The Universe of Discourse


Tue, 26 Dec 2006

Linogram development: 20061226 Update
I have made significant progress on the "arrays" feature. I recognized that it was actually three features; I have two of them implemented now. Taking the example from further down the page:

        define regular_polygon[N] closed {
          param number radius, rotation=0;
          point vertex[N], center;
          line  edge[N];
          constraints {
            vertex[i] = center + radius * cis(rotation + 360*i/N);
            edge[i].start = vertex[i];
            edge[i].end   =  vertex[i+1];
          }
        }

The stuff in green is working just right; the stuff in red is not.

The following example works just fine:

        number p[3];
        number q[3];
        constraints {
          p[i] = q[i];
          q[i] = i*2;
        }
What's still missing? Well, if you write
        number p[3];
        number q[3];
        constraints {
          p[i] = q[i+1];
        }

This should imply three constraints on elements of p and q:

p0 = q1
p1 = q2
p2 = q3

The third of these is defective, because there is no q3. If the figure is "closed" (which is the default) the subscripts should wrap around, turning the defective constraint into p2 = q0 instead. If the figure is declared "open", the defective constraint should simply be discarded.

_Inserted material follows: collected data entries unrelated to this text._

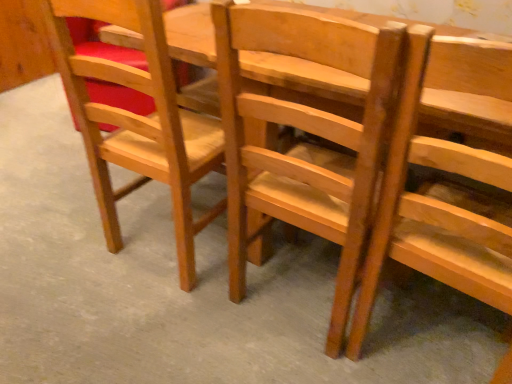 Question: Is matte wood chair at left, the first chair in the left-to-right sequence, far away from light brown wood chair at center, the 2th chair in the left-to-right sequence?

Choices:
 (A) yes
 (B) no

Answer: (B)

Question: Can you confirm if matte wood chair at left, which is the third chair in right-to-left order, is positioned to the left of light brown wood chair at center, the second chair from the right?

Choices:
 (A) yes
 (B) no

Answer: (A)

Question: Considering the relative sizes of matte wood chair at left, the first chair in the left-to-right sequence, and light brown wood chair at center, the second chair from the right, in the image provided, is matte wood chair at left, the first chair in the left-to-right sequence, wider than light brown wood chair at center, the second chair from the right,?

Choices:
 (A) no
 (B) yes

Answer: (A)

Question: Does matte wood chair at left, the first chair in the left-to-right sequence, have a lesser width compared to light brown wood chair at center, the 2th chair in the left-to-right sequence?

Choices:
 (A) no
 (B) yes

Answer: (B)

Question: Can we say matte wood chair at left, the first chair in the left-to-right sequence, lies outside light brown wood chair at center, the second chair from the right?

Choices:
 (A) no
 (B) yes

Answer: (B)

Question: From a real-world perspective, is matte wood chair at left, the first chair in the left-to-right sequence, on top of light brown wood chair at center, the 2th chair in the left-to-right sequence?

Choices:
 (A) yes
 (B) no

Answer: (B)

Question: Is light brown wood chair at center, the 2th chair in the left-to-right sequence, oriented away from wooden chair at center, the 1th chair in the right-to-left sequence?

Choices:
 (A) no
 (B) yes

Answer: (A)

Question: Would you consider light brown wood chair at center, the second chair from the right, to be distant from wooden chair at center, the 3th chair viewed from the left?

Choices:
 (A) yes
 (B) no

Answer: (B)

Question: Can you confirm if light brown wood chair at center, the second chair from the right, is wider than wooden chair at center, the 3th chair viewed from the left?

Choices:
 (A) no
 (B) yes

Answer: (B)

Question: Is light brown wood chair at center, the 2th chair in the left-to-right sequence, next to wooden chair at center, the 1th chair in the right-to-left sequence, and touching it?

Choices:
 (A) no
 (B) yes

Answer: (A)

Question: Is light brown wood chair at center, the second chair from the right, at the right side of wooden chair at center, the 1th chair in the right-to-left sequence?

Choices:
 (A) no
 (B) yes

Answer: (A)

Question: From a real-world perspective, is light brown wood chair at center, the 2th chair in the left-to-right sequence, over wooden chair at center, the 1th chair in the right-to-left sequence?

Choices:
 (A) yes
 (B) no

Answer: (B)

Question: Can you confirm if matte wood chair at left, the first chair in the left-to-right sequence, is positioned to the left of wooden chair at center, the 1th chair in the right-to-left sequence?

Choices:
 (A) yes
 (B) no

Answer: (A)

The syntax for parameterized definitions (define regular_polygon[N] { ... }) is still a bit up in the air; I am now leaning toward a syntax that looks more like define regular_polygon { param index N; ... } instead.

The current work on the "arrays" feature is in the CVS repository on the branch arrays; get the version tagged tests-pass to get the most recent working version. Most of the interesting work has been on the files lib/Chunk.pm and lib/Expression.pm.